D’un autre côté, choisir c’est renoncer à quelque chose et cela amène aussi une mort symbolique, de cette autre option ou personne à laquelle nous avons renoncée.
Dans le meilleur des cas, ancrer un choix dans la réalité implique de faire le deuil d’un déroulement idéal de la situation. Et dans le pire des cas, choisir une option qui serait incompatible avec une autre, nous fait réellement perdre quelque chose.

Quelle que soit la configuration, le deuil parait inévitable dans tous les cas. Alors, la peur de faire un choix est en grande partie liée à la peur de cette mort symbolique induite par le choix. C’est au final la peur d’affronter la douleur de la perte dans le processus du deuil.
On n’est pas tous égaux devant la perte. Ni dans les faits qui induisent la perte, ni dans notre façon de la vivre. Certaines personnes ne supportent l’idée même de la perte. Logiquement, on pourrait imaginer que ce seraient ces personnes-là qui éviteraient d’effectuer des choix de façon trop active. Elles pourraient faire plus facilement des choix dans des domaines qui n’impliquent pas trop d’enjeu. Et se retrouver totalement bloquées dans d’autres domaines où choisir équivaudrait pour leur inconscient de mourir en quelque sorte.
Sauf qu’en ne choisissant pas, la mort symbolique s’installe quand même. Elle s’installe de façon insidieuse et le processus « de non-deuil » dure une éternité. C’est un peu comme quand on prend des anti-dépresseurs suite à un événement traumatique.
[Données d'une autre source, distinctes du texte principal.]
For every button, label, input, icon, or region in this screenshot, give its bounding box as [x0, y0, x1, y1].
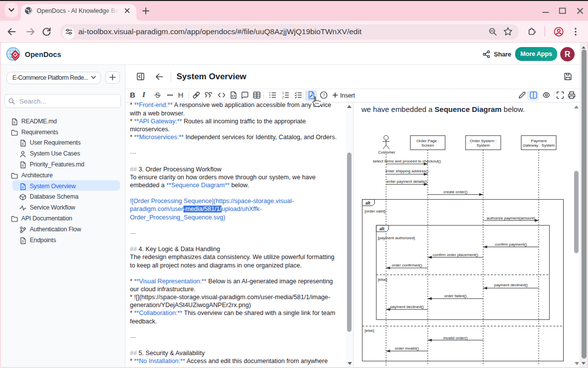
- svg-text:alt: alt: [365, 201, 370, 206]
- svg-text:enter shipping address(): enter shipping address(): [386, 169, 429, 173]
- svg-text:1: 1: [282, 91, 284, 95]
- svg-text:Order System :: Order System :: [470, 139, 497, 143]
- svg-text:2: 2: [282, 96, 284, 99]
- svg-text:alt: alt: [379, 226, 384, 231]
- svg-text:select items and proceed to ch: select items and proceed to checkout(): [373, 159, 441, 163]
- svg-text:confirm payment(): confirm payment(): [495, 242, 527, 247]
- svg-text:Gateway : System: Gateway : System: [523, 143, 555, 148]
- svg-text:System: System: [476, 143, 490, 148]
- svg-text:Order Page :: Order Page :: [416, 139, 439, 143]
- svg-text:enter payment details(): enter payment details(): [387, 179, 427, 184]
- svg-text:[else]: [else]: [365, 328, 374, 333]
- svg-text:create order(): create order(): [443, 190, 468, 194]
- svg-text:authorize payment(amount): authorize payment(amount): [487, 216, 535, 220]
- svg-text:Customer: Customer: [378, 150, 396, 155]
- svg-text:[order valid]: [order valid]: [365, 209, 386, 213]
- svg-text:[payment authorized]: [payment authorized]: [378, 236, 415, 240]
- svg-text:?: ?: [322, 93, 325, 98]
- svg-text:invalid order(): invalid order(): [443, 336, 468, 340]
- svg-text:order invalid(): order invalid(): [395, 346, 419, 351]
- svg-text:[else]: [else]: [378, 277, 387, 282]
- svg-text:Payment: Payment: [531, 139, 547, 143]
- svg-text:payment declined(): payment declined(): [494, 283, 528, 287]
- svg-text:order failed(): order failed(): [444, 294, 467, 298]
- svg-text:order confirmed(): order confirmed(): [392, 263, 422, 267]
- svg-text:payment declined(): payment declined(): [390, 305, 424, 309]
- svg-text:confirm order placement(): confirm order placement(): [433, 253, 478, 257]
- svg-text:Screen: Screen: [421, 143, 434, 148]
Cela enlève les symptômes de la souffrance mais ne stoppe pas le processus sous-jacent qui devient en quelque sorte chronique et agit en sous-tâche et à notre insu, en nous faisant développer toutes sortes de symptômes désagréables qui durent dans le temps.
D’ailleurs chronique – pour définir ce qui persiste et dure dans le temps – me fait penser à Cronos dans la mythologie grecque. Son équivalent dans la mythologie romaine est Saturne et il est bien connu des astrologues.
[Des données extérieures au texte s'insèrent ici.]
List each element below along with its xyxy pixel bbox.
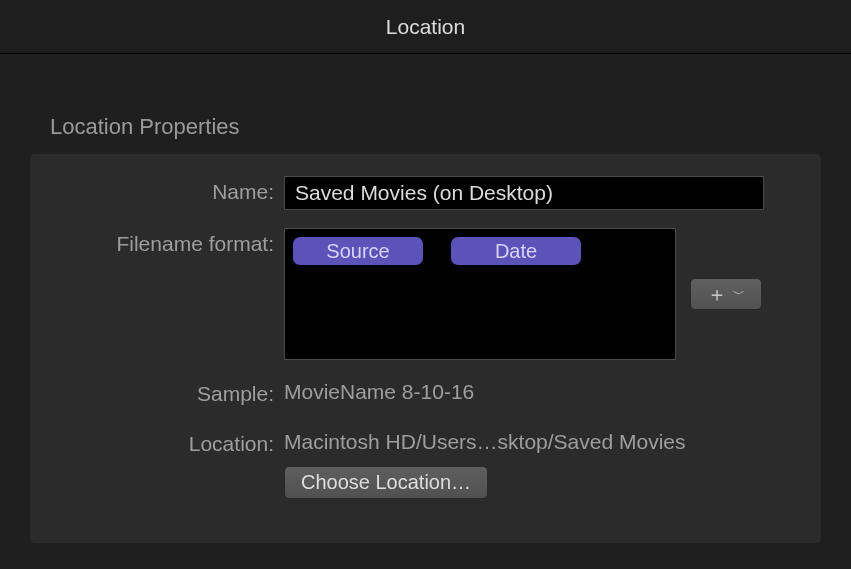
location-label: Location: xyxy=(56,428,284,456)
choose-location-button[interactable]: Choose Location… xyxy=(284,466,488,499)
row-choose: Choose Location… xyxy=(56,466,795,499)
row-name: Name: xyxy=(56,176,795,210)
row-sample: Sample: MovieName 8-10-16 xyxy=(56,378,795,406)
chevron-down-icon: ﹀ xyxy=(733,288,745,300)
titlebar: Location xyxy=(0,0,851,54)
name-label: Name: xyxy=(56,176,284,204)
filename-format-token-well[interactable]: Source Date xyxy=(284,228,676,360)
choose-spacer xyxy=(56,466,284,470)
section-title: Location Properties xyxy=(50,114,821,140)
name-input[interactable] xyxy=(284,176,764,210)
sample-label: Sample: xyxy=(56,378,284,406)
titlebar-title: Location xyxy=(386,15,465,39)
token-source[interactable]: Source xyxy=(293,237,423,265)
row-location: Location: Macintosh HD/Users…sktop/Saved… xyxy=(56,428,795,456)
plus-icon: ＋ xyxy=(707,284,727,304)
token-date[interactable]: Date xyxy=(451,237,581,265)
filename-format-label: Filename format: xyxy=(56,228,284,256)
location-value: Macintosh HD/Users…sktop/Saved Movies xyxy=(284,428,685,454)
row-filename-format: Filename format: Source Date ＋ ﹀ xyxy=(56,228,795,360)
add-token-button[interactable]: ＋ ﹀ xyxy=(690,278,762,310)
content-area: Location Properties Name: Filename forma… xyxy=(0,54,851,543)
sample-value: MovieName 8-10-16 xyxy=(284,378,474,404)
properties-panel: Name: Filename format: Source Date ＋ ﹀ S… xyxy=(30,154,821,543)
Dans l’astrologie, Saturne est le gardien du temps, celui qui rythme les cycles de vie humains. C’est la planète des structures, des lois, de la sécurité, des peurs et de l’attachement au connu. Dans la mythologie il avait émasculé son père (Uranus) le privant ainsi de son potentiel (pro)créatif.
Dans la vraie vie humaine, Saturne utilisé à bon escient est un principe structurant qui nous aide à construire nos vies – depuis notre personnalité, en passant par nos projets jusqu’à nos relations interpersonnelles. Il peut s’avérer cependant bloquant et castrateur s’il agit en excès ou s’il est mal utilisé. Vu la façon dont il avait agi avec son père dans le récit mythologique, il craignait lui-même d’être anéanti à son tour.
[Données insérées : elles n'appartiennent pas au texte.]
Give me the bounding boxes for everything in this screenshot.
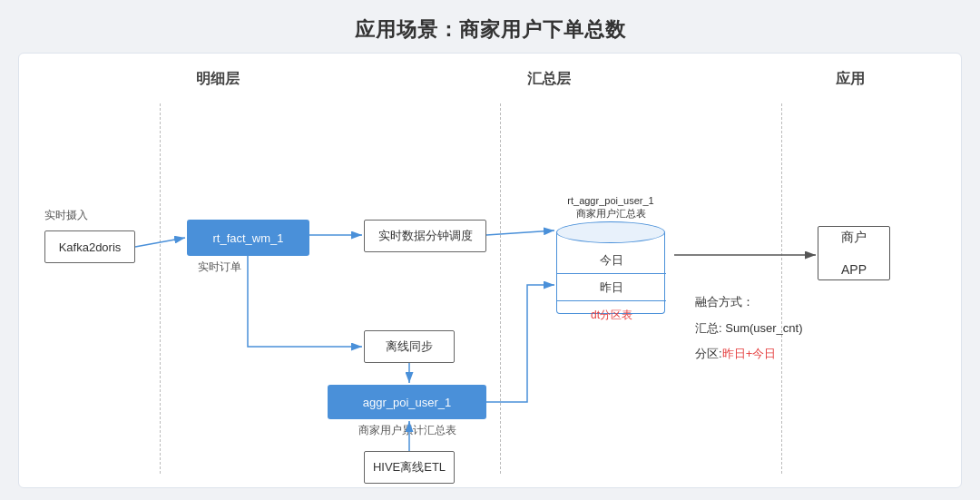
diagram-area: 明细层 汇总层 应用 实时摄入 Kafka2doris rt_fact_wm_1… (18, 53, 962, 488)
shishi-box: 实时数据分钟调度 (364, 220, 486, 252)
cylinder-top-label: rt_aggr_poi_user_1 商家用户汇总表 (547, 194, 674, 221)
cylinder-body: 今日 昨日 dt分区表 (556, 232, 665, 314)
intake-label: 实时摄入 (44, 208, 88, 223)
fusion-partition: 分区:昨日+今日 (695, 341, 802, 368)
aggr-sublabel: 商家用户累计汇总表 (328, 423, 486, 438)
fusion-info: 融合方式： 汇总: Sum(user_cnt) 分区:昨日+今日 (695, 289, 802, 368)
main-container: 应用场景：商家用户下单总数 明细层 汇总层 应用 实时摄入 Kafka2dori… (0, 0, 980, 500)
merchant-box: 商户 APP (818, 226, 890, 280)
kafka-box: Kafka2doris (44, 230, 135, 263)
page-title: 应用场景：商家用户下单总数 (0, 0, 980, 44)
divider-1 (160, 103, 161, 474)
fusion-label: 融合方式： (695, 289, 802, 316)
section-label-yingyong: 应用 (836, 70, 865, 89)
aggr-box: aggr_poi_user_1 (328, 385, 486, 419)
divider-3 (781, 103, 782, 474)
section-label-huizong: 汇总层 (527, 70, 571, 89)
section-label-mingxi: 明细层 (196, 70, 240, 89)
cylinder-row-today: 今日 (557, 247, 666, 274)
cylinder-top-ellipse (556, 221, 665, 243)
cylinder-wrap: rt_aggr_poi_user_1 商家用户汇总表 今日 昨日 dt分区表 (547, 194, 674, 326)
rt-fact-sublabel: 实时订单 (198, 260, 241, 275)
cylinder-row-dt: dt分区表 (557, 301, 666, 328)
hive-box: HIVE离线ETL (364, 451, 455, 484)
divider-2 (500, 103, 501, 474)
cylinder-row-yesterday: 昨日 (557, 274, 666, 301)
svg-line-4 (486, 230, 554, 235)
lixian-box: 离线同步 (364, 330, 455, 363)
fusion-summary: 汇总: Sum(user_cnt) (695, 316, 802, 342)
rt-fact-box: rt_fact_wm_1 (187, 220, 309, 256)
cylinder: 今日 昨日 dt分区表 (556, 221, 665, 321)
Alors il redouble de vigilance, se protège à l’excès et ne laisse rien au hasard. Pour contrôler sa peur de la souffrance et de la mort, il est constamment sur ses gardes et dans la maîtrise de lui-même, et accessoirement de son environnement – c’est le meilleur moyen de se prémunir contre une « attaque » inattendue. Cet excès de protection a pour effet un renfermement sur lui-même dans une forme de stérilité – émotionnelle, créative, intellectuelle, vitale. On est tellement figé et protégé derrière nos barrières saturniennes qu’on ne sait même plus si on y est vivant ou mort.
Saturne est de ce fait appelé « le grand constructeur » du zodiaque, mais également « le grand saboteur ». Et tout dépend comment on choisira de s’en servir.

Saturne symbolise aussi la responsabilité sous toutes ses formes. Or, on l’avait vu précédemment, le choix implique toujours la responsabilité. Outre la peur de la souffrance du deuil qui nous bloque dans l’acte de choisir, on craint aussi la responsabilité des conséquences de nos choix. Cela nous fait un double blocage.
On a déjà vu que la carte de l’Amoureux est celle qui évoque toute la complexité de la problématique du choix. Elle est tellement complexe que son sens n’a toujours pas été clairement identifié. Sa symbolique est donc très riche et donne également à notre inconscient un nombre élevé de possibilités d’interprétation. Comme la plupart des arcanes majeures du Tarot, me direz-vous. En effet.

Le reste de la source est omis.